# welchen window manager

## Treborius

hi, ich bin auf der suche nach einem schlanken window-manager

die box hat nur 500 MHz und nur 256MB speicher,

zur zeit laufen zwar ein paar services, aber ich komm eigentlich

auf max 10% CPU Auslastung

ich hab mich ja ein wenig in enlightenment verliebt, denn

eigentlich soll auf dem system dann nur eine einzige grafische anwendung

laufen : 

MusicPlayer (mit Library support, auf der Kiste sind gut 100GB MP3)

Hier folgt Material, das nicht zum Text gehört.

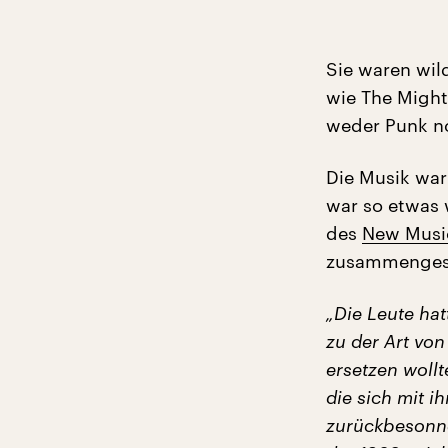
Sie waren wil
wie The Might
weder Punk n
Die Musik war
war so etwas 
des
New Music
zusammengest
„Die Leute ha
zu der Art vo
ersetzen woll
die sich mit i
zurückbesonne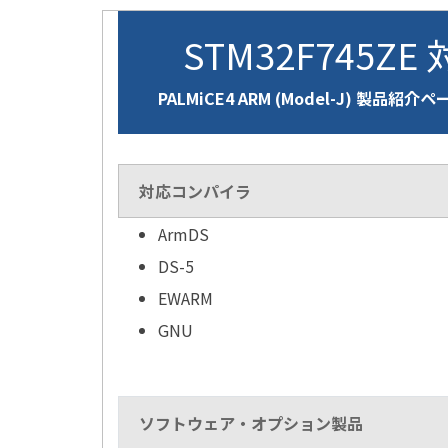
STM32F745ZE
PALMiCE4 ARM (Model-J) 製品紹介ペ
対応コンパイラ
ArmDS
DS-5
EWARM
GNU
ソフトウェア・オプション製品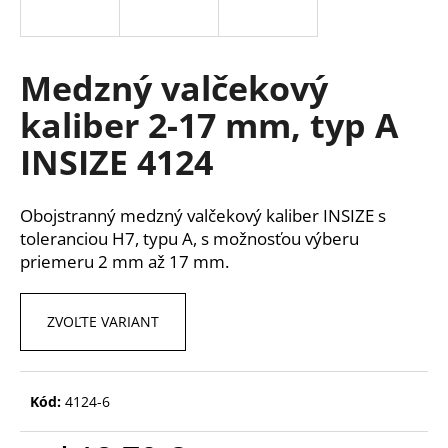
á
j
s
Medzný valčekový
ť
kaliber 2-17 mm, typ A
?
INSIZE 4124
Obojstranný medzný valčekový kaliber INSIZE s
HĽADAŤ
toleranciou H7, typu A, s možnosťou výberu
priemeru 2 mm až 17 mm.
O
ZVOĽTE VARIANT
d
p
o
Kód:
4124-6
r
ú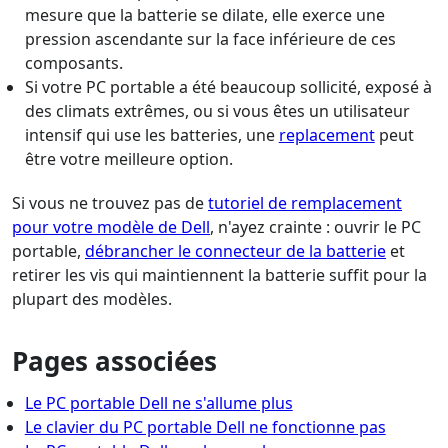
mesure que la batterie se dilate, elle exerce une
pression ascendante sur la face inférieure de ces
composants.
Si votre PC portable a été beaucoup sollicité, exposé à
des climats extrêmes, ou si vous êtes un utilisateur
intensif qui use les batteries, une
replacement
peut
être votre meilleure option.
Si vous ne trouvez pas de
tutoriel de remplacement
pour votre modèle de Dell
, n'ayez crainte : ouvrir le PC
portable,
débrancher le connecteur de la batterie
et
retirer les vis qui maintiennent la batterie suffit pour la
plupart des modèles.
Pages associées
Le PC portable Dell ne s'allume plus
Le clavier du PC portable Dell ne fonctionne pas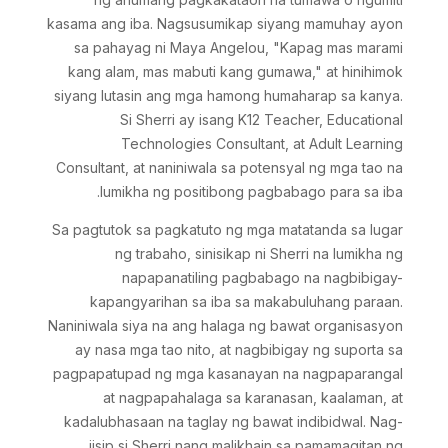
kasama ang iba. Nagsusumikap siyang mamuhay ayon
sa pahayag ni Maya Angelou, "Kapag mas marami
kang alam, mas mabuti kang gumawa," at hinihimok
siyang lutasin ang mga hamong humaharap sa kanya.
Si Sherri ay isang K12 Teacher, Educational
Technologies Consultant, at Adult Learning
Consultant, at naniniwala sa potensyal ng mga tao na
lumikha ng positibong pagbabago para sa iba.
Sa pagtutok sa pagkatuto ng mga matatanda sa lugar
ng trabaho, sinisikap ni Sherri na lumikha ng
napapanatiling pagbabago na nagbibigay-
kapangyarihan sa iba sa makabuluhang paraan.
Naniniwala siya na ang halaga ng bawat organisasyon
ay nasa mga tao nito, at nagbibigay ng suporta sa
pagpapatupad ng mga kasanayan na nagpaparangal
at nagpapahalaga sa karanasan, kaalaman, at
kadalubhasaan na taglay ng bawat indibidwal. Nag-
iisip si Sherri nang malikhain sa pamamagitan ng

dort hatte ich Exaile im Auge, aber da sehe ich folgendes

Problem : Ansteuerung soll über einen 10 Zoll Touchscreen laufen,

deshalb sollten die Icons des MusicPlayers so gross wie möglich sein

(am besten Full-Screen)

und da ist Exaile wohl nicht so geeignet

Ich habe schon daran gedacht, mir den MusicPlayer selber zu programmieren,

leider hab ich nur Erfahrung in Qt-Programmierung, und das erscheint mir schon

wieder ein wenig zu gross für Enlightenment und von gtk-Programmierung habe

ich wie gesagt keine Ahnung

Hat vielleicht jemand eine Empfehlung welche Kombination von

WindowManager und MusicPlayer ich dafür nutzen könnte?

Grüsse, Treb

----------

## franzf

256MB sollten eigentlich mit Qt kein Problem sein, insbesondere wenn nur dieses eine Programm läuft.

Du kannst dir ja einfach mal qmmp installieren und schauen ob es performant genug rennt.

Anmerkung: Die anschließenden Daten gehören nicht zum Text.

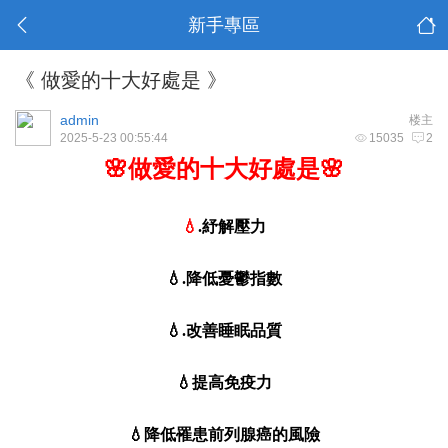
新手專區
《 做愛的十大好處是 》
admin
楼主
2025-5-23 00:55:44
15035
2
🌸做愛的十大好處是🌸
💧
.紓解壓力
💧.降低憂鬱指數
💧.改善睡眠品質
💧提高免疫力
💧降低罹患前列腺癌的風險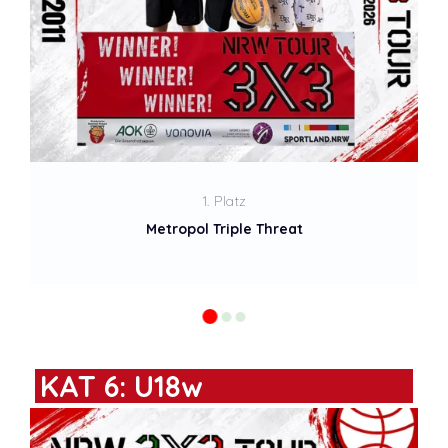
2. Platz
Metropol Abis
KAT 6: U18w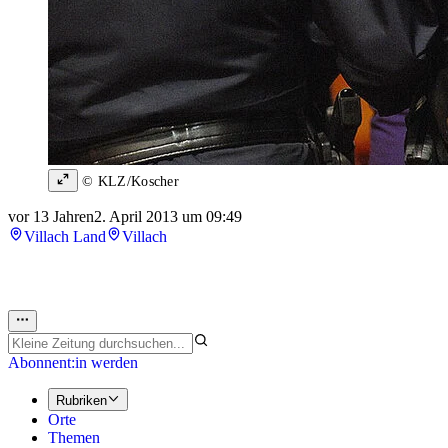
© KLZ/Koscher
vor 13 Jahren
2. April 2013 um 09:49
Villach Land
Villach
Abonnent:in werden
Rubriken
Orte
Themen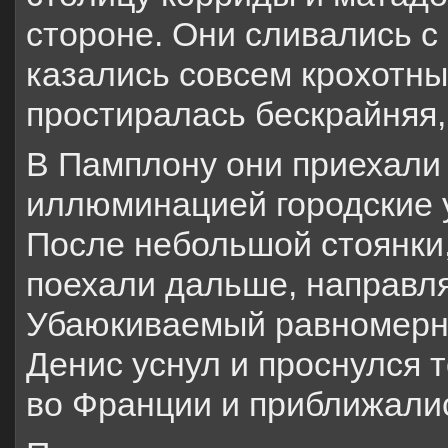
стороне. Они сливались с
казались совсем крохотны
простиралась бескрайняя,
В Памплону они приехали
иллюминацией городские 
После небольшой стоянки,
поехали дальше, направля
Убаюкиваемый равномерн
Денис уснул и проснулся т
во Франции и приближалис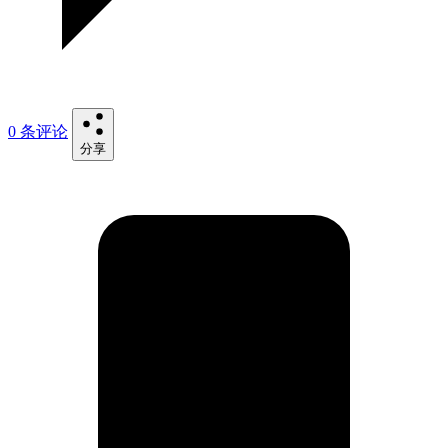
0 条评论
分享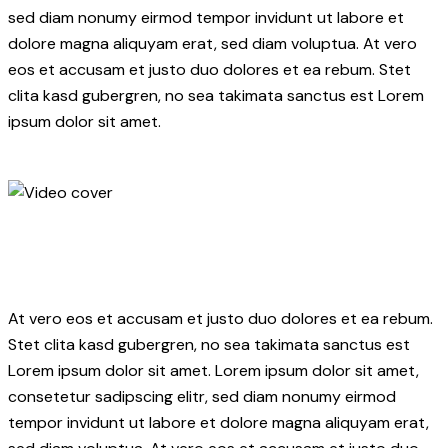
sed diam nonumy eirmod tempor invidunt ut labore et
dolore magna aliquyam erat, sed diam voluptua. At vero
eos et accusam et justo duo dolores et ea rebum. Stet
clita kasd gubergren, no sea takimata sanctus est Lorem
ipsum dolor sit amet.
At vero eos et accusam et justo duo dolores et ea rebum.
Stet clita kasd gubergren, no sea takimata sanctus est
Lorem ipsum dolor sit amet. Lorem ipsum dolor sit amet,
consetetur sadipscing elitr, sed diam nonumy eirmod
tempor invidunt ut labore et dolore magna aliquyam erat,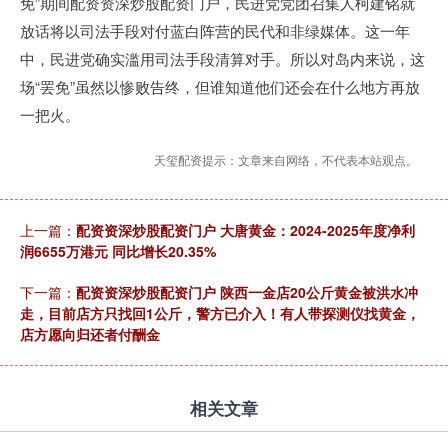
免”期间配资资深炒股配资门户，民进党党团召集人柯建铭就
放话将以司法手段对付蓝白阵营的民代和非绿媒体。这一年
中，民进党确实滥用司法手段清算对手。所以对岛内来说，这
场“罢免”虽然以惨败告终，但谁知道他们还会在什么地方再放
一把火。
天玺配资提示：文章来自网络，不代表本站观点。
上一篇：
配资资深炒股配资门户 大唐黄金：2024-2025年度净利
润6655万港元 同比增长20.35%
下一篇：
配资资深炒股配资门户 陕西一金店20公斤黄金被洪水冲
走，目前店方只找回1公斤，警方已介入！有人带探测仪找黄金，
店方愿向归还者付酬金
相关文章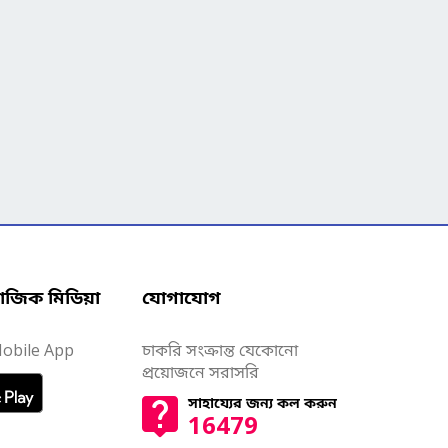
াজিক মিডিয়া
যোগাযোগ
obile App
চাকরি সংক্রান্ত যেকোনো
প্রয়োজনে সরাসরি
সাহায্যের জন্য কল করুন
16479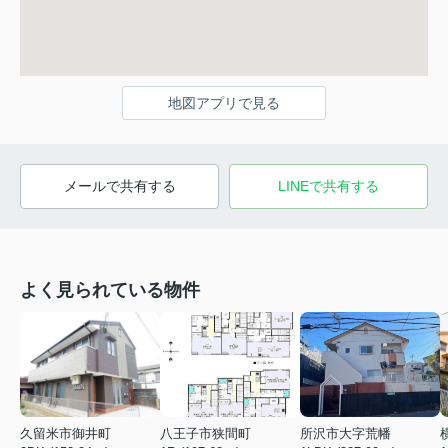
地図アプリで見る
メールで共有する
LINEで共有する
よく見られている物件
久留米市御井町
八王子市狭間町
所沢市大字荒幡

Denn für ein paar Buttons, etwas Animation usw. sollte sich der Einsatz von Qt nicht bemerkbar machen.

Denn es sind im Endeffekt die Programme selber, die die CPU hochjagen, und da ist es meiner Erfahrung nach egal, ob das in Qt, GTK oder sonstwas geschrieben ist.

Ich hab mal ne Zeitlang mit nem ~300MHz +128MB-Rechner rumgedeppelt. Da liefen meine Qt4-Programme auch problemlos.

Das einzige Manko war das Kompilieren von Qt, drum hab ich das irgendwann bleiben lassen  :Wink: 

Jetzt steht er im Speicher und spielt "Spiderman" ^^

----------

## cryptosteve

Wenn der Player ohnehin im FullScreen-Mode laufen soll, dann ist die Frage nach dem DE vermutlich nebensächlich und jeder einigermaßen schlanke Windowmanager geht. OpenBox, Fluxbox, PekWM, iceWM, die Auswahl ist da schier unendlich.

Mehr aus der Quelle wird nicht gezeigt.